Quelle est la place de la chimioembolisation hépatique dans le traitement des tumeurs du foie ?

  • Les tumeurs du foie peuvent être bénignes ou cancéreuses.
  • Lorsqu’elles sont cancéreuses elles peuvent naitre dans le foie ou provenir d’un cancer d’un autre organe, on parle alors de métastases.
  • Plusieurs modalités de traitement des tumeurs cancéreuses du foie existent en radiologie interventionnelle. Elles sont proposées en fonction du type de tumeur et de leurs caractéristiques.
  • Parmi elles, la chimioembolisation consiste à administrer des fortes doses de chimiothérapie directement au coeur des tumeurs, tout en limitant les effets indésirables de la chimiothérapie (moins de diffusion dans le reste du corps).

Quelles sont les indications de la chimioembolisation hépatique ?

  • La décision de réaliser une chimioembolisation est prise lors d’une réunion multi-disciplinaire entre plusieurs spécialistes.
  • Elle dépend du type de tumeur, de ses caractéristiques et de la gravité d’une éventuelle cirrhose.
  • Ces différents éléments sont ensuite expliqués au patient et discutés en détail lors d’une consultation préalable avec un radiologue Interventionnel.

L’intervention Avant / Pendant

Consultation de radiologie interventionnelle

  •  Une consultation avec un radiologue Interventionnel permettra de confirmer la possibilité de réaliser l’intervention.

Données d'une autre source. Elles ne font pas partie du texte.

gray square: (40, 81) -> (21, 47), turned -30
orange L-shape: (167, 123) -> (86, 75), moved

Le geste et ses détails sont expliqués lors de cette consultation.

Comment se déroule une chimioembolisation hépatique ?

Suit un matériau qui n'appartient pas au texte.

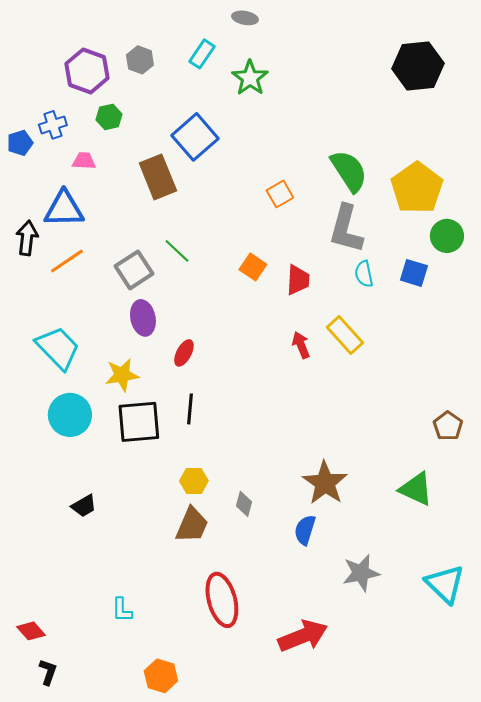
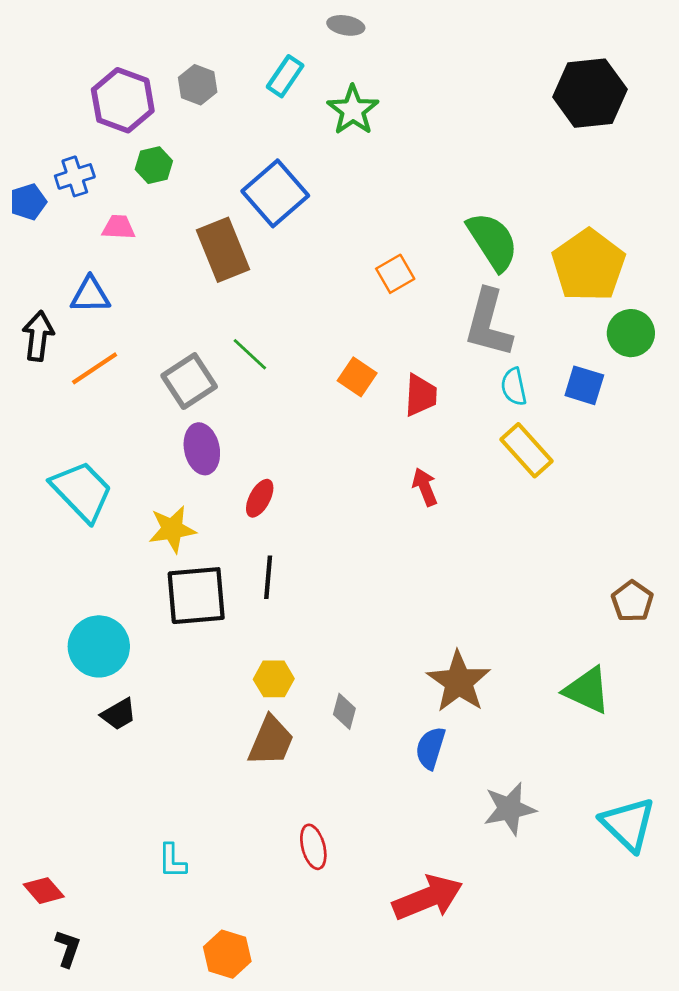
blue triangle: (64, 209) -> (90, 295), size x0.7
yellow rectangle: (345, 335) -> (526, 450), moved
cyan circle: (70, 415) -> (99, 646), moved
red ellipse: (222, 600) -> (313, 847), size x0.6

  • La chimioembolisation consiste à injecter de la chimiothérapie au coeur des tumeurs et de boucher les artères qui leur permettent de se développer.
  • Cette procédure se déroule sous anesthésie locale.
  • L’intervention est réalisée chez un patient allongé, sous contrôle radiographique, et dure environ une heure.
  • Après anesthésie locale au pli de l’aine, le radiologue interventionnel met en place un introducteur (sorte de perfusion d’environ 2 mm de diamètre).
  • Cet introducteur va permettre d’insérer un guide et un cathéter (petit tuyau) avec lesquels le radiologue va naviguer dans les artères du corps jusqu’aux artères du foie.
  • Après identification des artères alimentant les lésions tumorales, le radiologue interventionnel y injecte un mélange de chimiothérapie et d’une substance permettant de boucher transitoirement les artères.
  • Une fois l’opération terminée, une nouvelle cartographie des artères est réalisée puis le matériel est retiré.
  • Une compression de quelques minutes est appliquée au pli de l’aine et un pansement compressif est mis en place pour quelques heures. L’intervention Avant/Pendant

Durée d’hospitalisation

L’intervention est réalisée au cours d’une hospitalisation courte, habituellement de 24 heures.

Quelle est l’efficacité de ce traitement ?

  • La réponse au traitement est évaluée lors d’une consultation à un mois avec le radiologue après contrôle par scanner ou IRM.
  • L’efficacité dépend des caractéristiques de la tumeur traitée.
  • Une procédure de chimioembolisation peut être répétée si nécessaire.
  • Dans certaines situations, il pourrait être décidé d’emblée de réaliser plusieurs séances de chimioembolisation lorsqu’une large partie du foie doit être traitée.

Quels sont les risques ?

  • La chimioembolisation hépatique est une intervention généralement très bien tolérée.
  • Néanmoins, comme toute intervention sur le corps humain, même réalisée dans des conditions de compétences et de sécurité maximale, comporte un risque de complication.
  • Certaines anatomies des artères du foie ne permettent pas de réaliser l’intervention dans son intégralité.
  • Un syndrome post-embolisation survient fréquemment dans les heures qui suivent, associant quelques douleurs du ventre, parfois quelques nausées et un peu de fièvre. Des médicaments sont administrés pendant l’hospitalisation afin de faire diminuer ces symptômes.
  • Afin de limiter le risque d’hématome au pli de l’aine, il est conseillé de rester allongé dans les heures qui suivent la procédure afin de favoriser la cicatrisation de la paroi de l’artère.
  • En cas de cirrhose et en fonction de la gravité de celle-ci, une défaillance temporaire du foie peut nécessiter de prolonger l’hospitalisation.
  • Afin de limiter les risques de saignement, la possibilité d’interrompre transitoirement les traitements comme l’aspirine ou les anti-coagulants sera évaluée.